Jim Quinlan

Personal information
- Born: May 29, 1922 Dansville, New York, U.S.
- Died: July 13, 2003 (aged 81) Wayland, New York, U.S.
- Listed height: 6 ft 4 in (1.93 m)
- Listed weight: 205 lb (93 kg)

Career information
- High school: Dansville (Dansville, New York)
- College: Canisius (1941–1943, 1945–1946)
- Position: Forward

Career history
- 1946: Rochester Royals
- 1948–1949: Wheeling Blues

= Jim Quinlan =

American basketball player

James Francis Quinlan (May 29, 1922 – July 13, 2003) was an American professional basketball player. He played in the National Basketball League for the Rochester Royals in three games during the 1946–47 season. He also played for the Wheeling Blues in the All-American Basketball League during the 1948–49 season.

Born and raised in Dansville, New York, Quinlan played at Dansville High School before embarking on a collegiate career at Canisius College.
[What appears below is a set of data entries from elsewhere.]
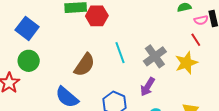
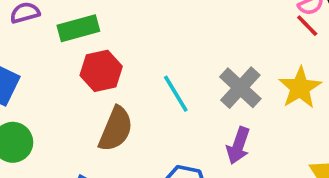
red hexagon: (97, 16) -> (101, 71), moved
red line: (196, 40) -> (307, 26), moved

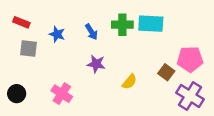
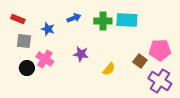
blue arrow: (91, 32) -> (74, 18), moved, turned -80
black circle: (17, 94) -> (27, 68), moved
pink cross: (62, 94) -> (45, 59), moved

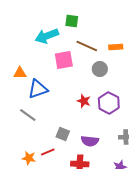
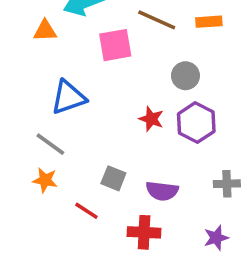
gray circle: (100, 69) -> (185, 76), moved
orange triangle: (20, 73) -> (45, 31), moved
red line: (48, 152) -> (86, 211), turned 56
orange star: (29, 158) -> (45, 180), moved

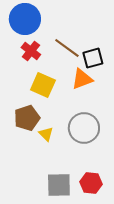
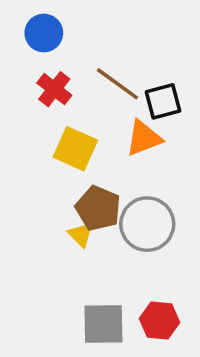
blue circle: (25, 19) -> (44, 33), size x0.7
brown pentagon: (27, 118) -> (98, 208), moved, turned -30

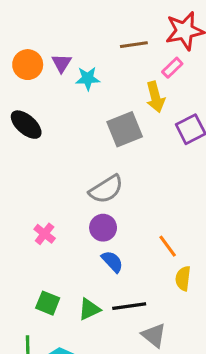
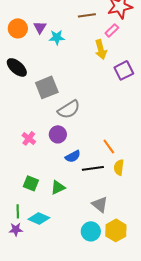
gray square: (125, 129) -> (47, 87), moved
purple circle: (103, 228) -> (58, 134), moved
blue semicircle: (112, 262) -> (73, 156), turned 105
black line: (129, 306) -> (93, 168), moved

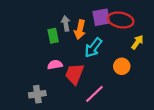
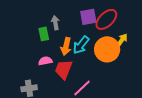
red ellipse: (121, 20) -> (106, 19), turned -55
orange arrow: (80, 30) -> (66, 46), moved
orange circle: (122, 66) -> (107, 49), moved, size x1.6

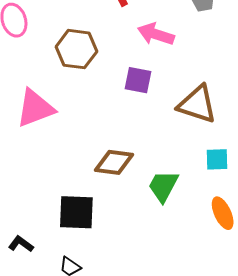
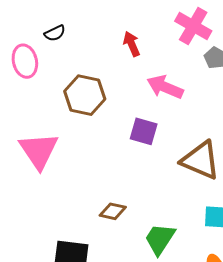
pink triangle: (35, 108) -> (39, 151), turned -48
brown diamond: (114, 162) -> (113, 211), size x0.7

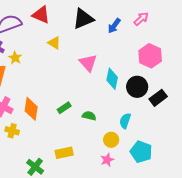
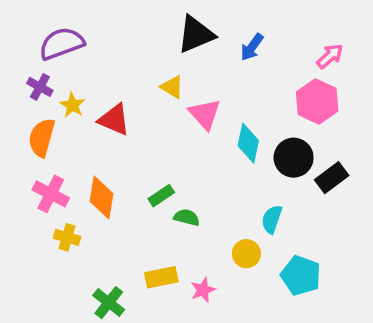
red triangle: (41, 15) -> (114, 120), moved
pink arrow: (141, 19) -> (330, 56), moved
yellow triangle: (54, 43) -> (172, 87), moved
green semicircle: (89, 116) -> (187, 217), moved
pink star: (107, 160) -> (203, 290), moved

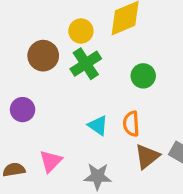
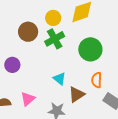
green circle: (143, 76) -> (90, 49), size x1.5
orange semicircle: (131, 124) -> (97, 80), moved
brown triangle: (147, 156) -> (77, 94), moved

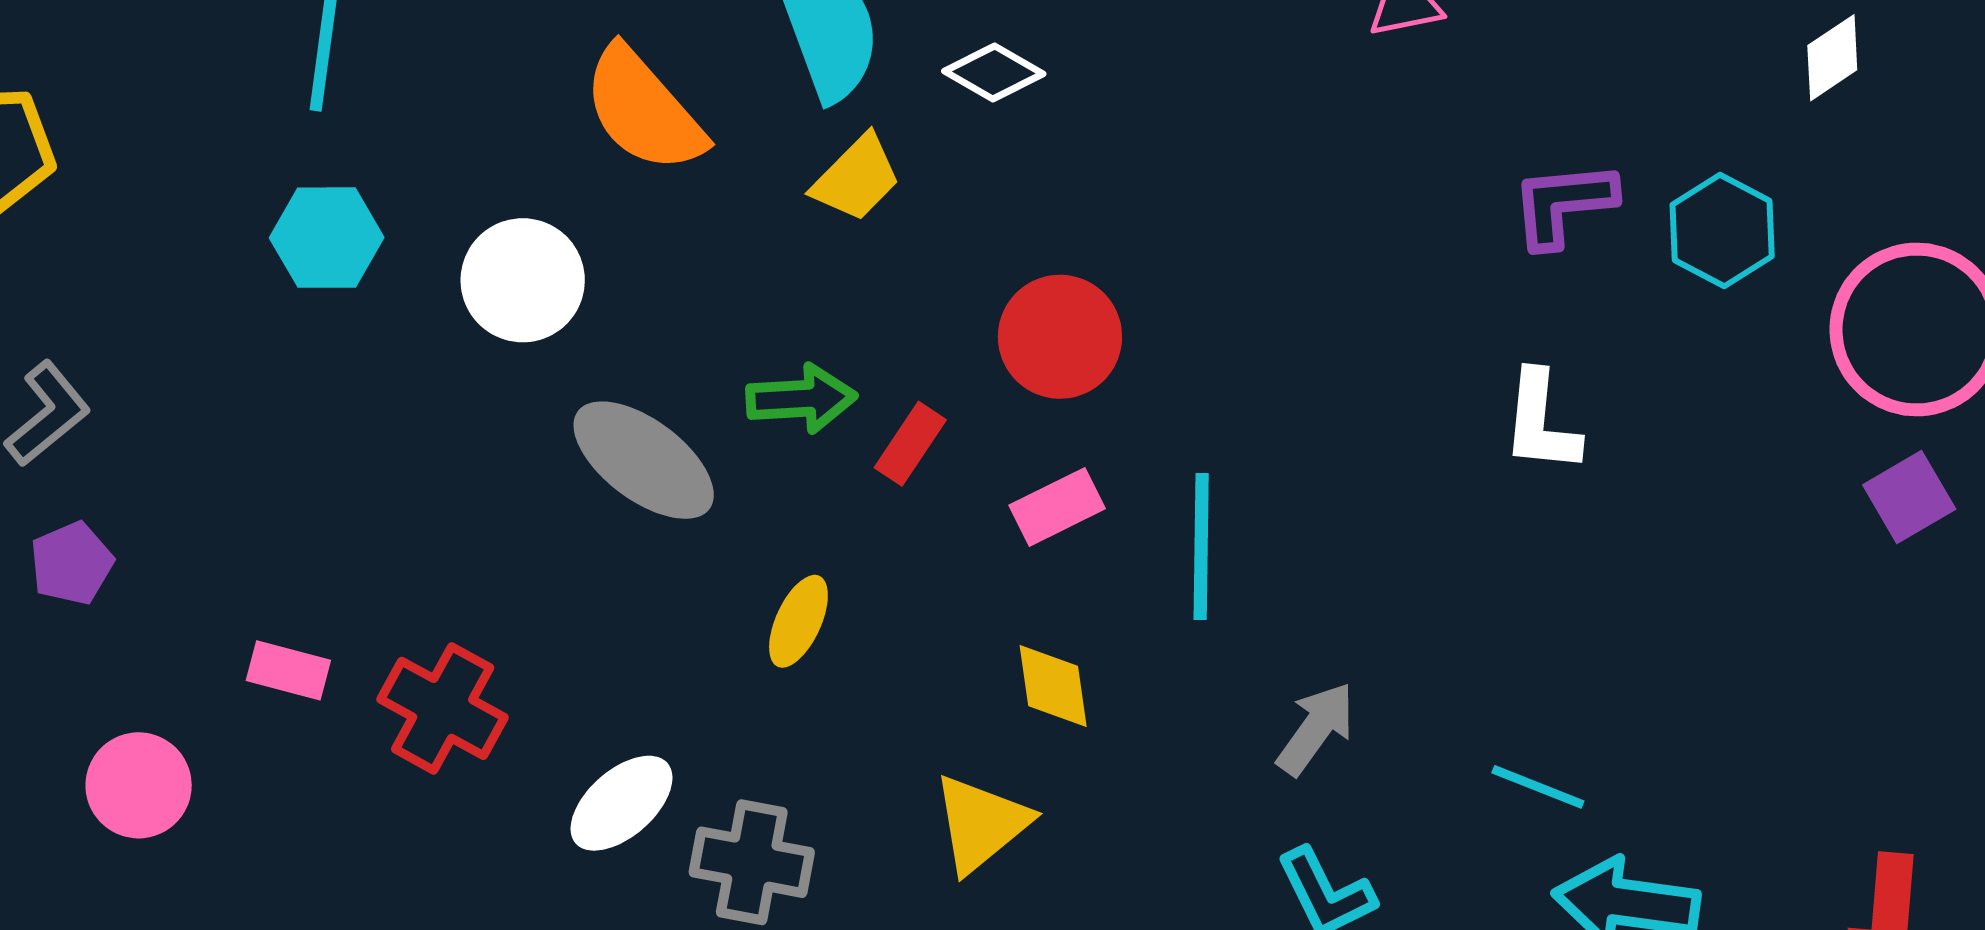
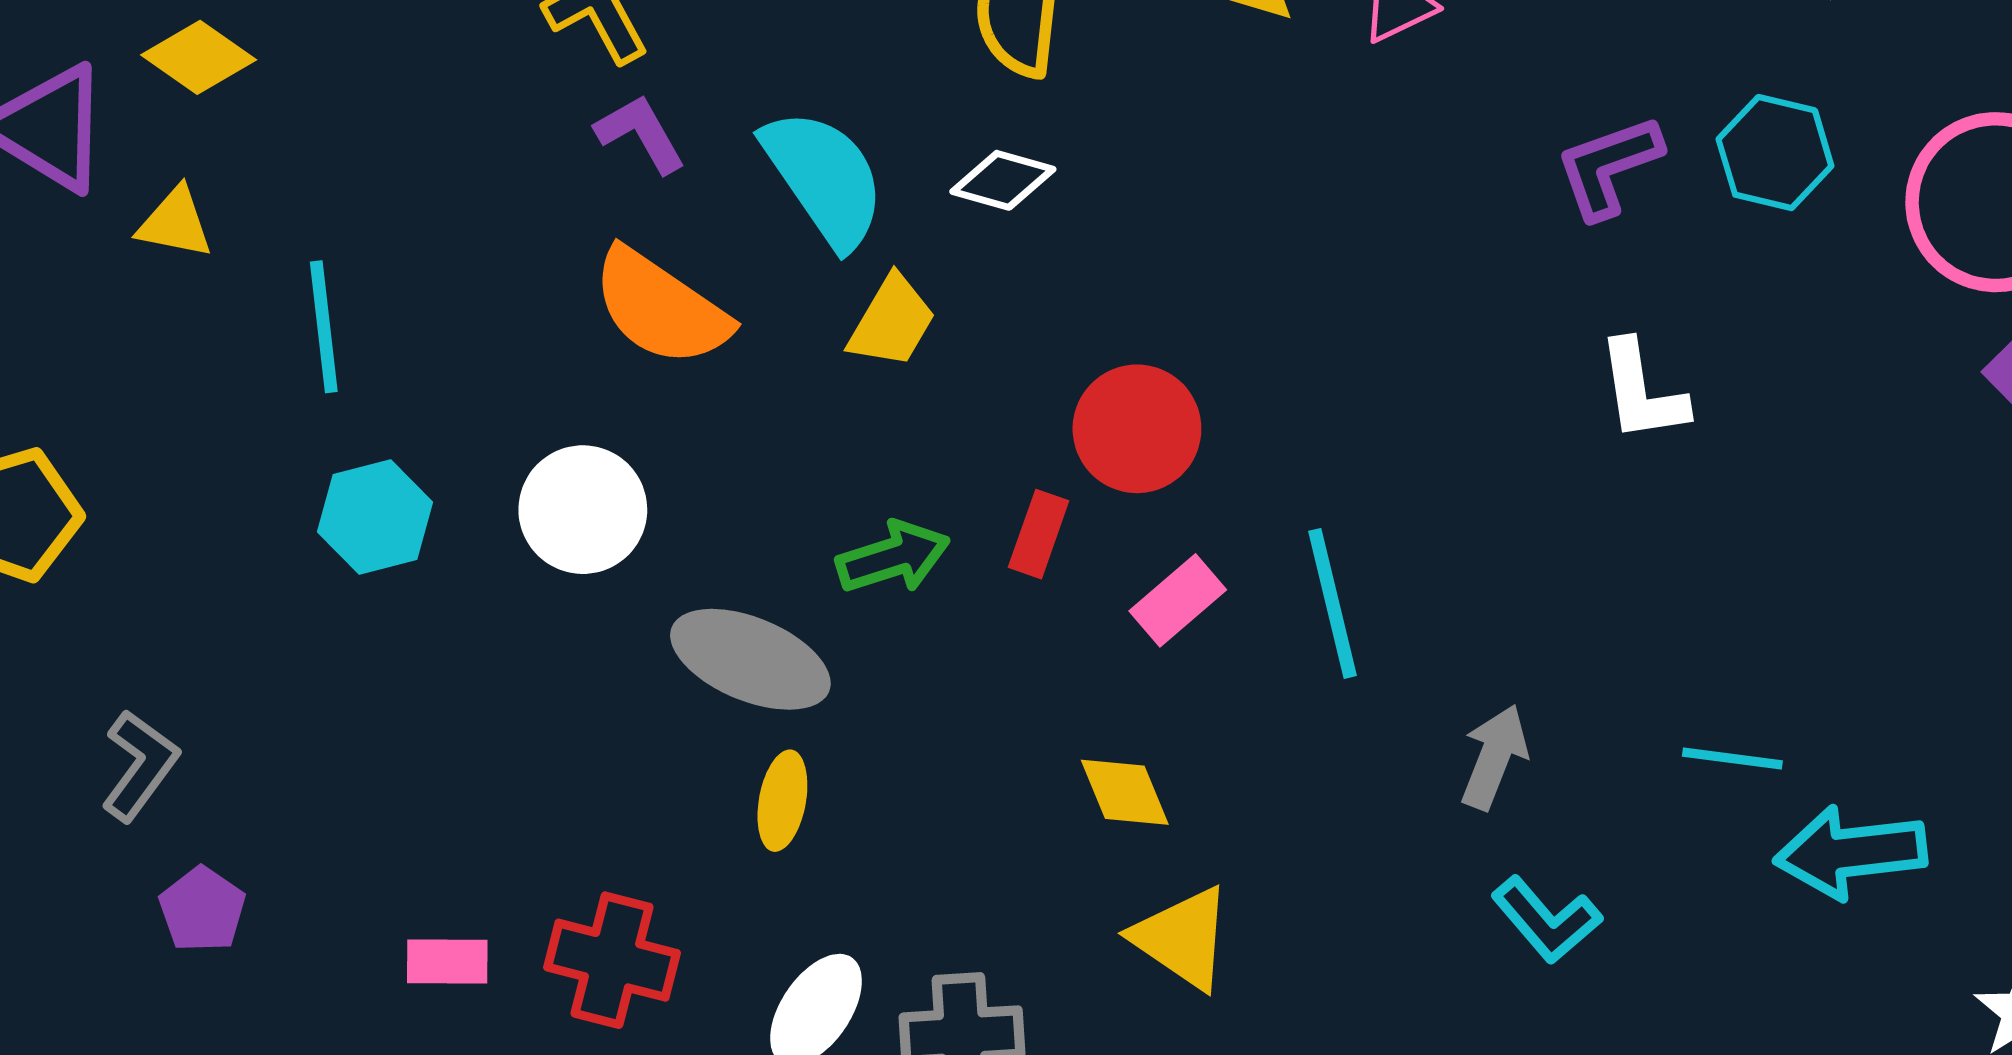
red rectangle: (910, 444) -> (1039, 534), moved
yellow ellipse: (798, 621) -> (782, 801), moved
yellow diamond: (1053, 686) -> (1125, 792), moved
yellow triangle: (981, 824) -> (1182, 938), turned -32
He earned varsity letters during the 1941–42 and 1942–43 seasons, then had to leave school to fight in World War II. He was wounded in both legs during service while in the South Pacific. In his final season of college basketball eligibility, Quinlan returned to play for the Golden Griffins in the second half of the 1945–46 season.

In Quinlan's post-basketball career, he worked for Keebler Company Incorporated for 28 years. He died on July 13, 2003, in Wayland, New York.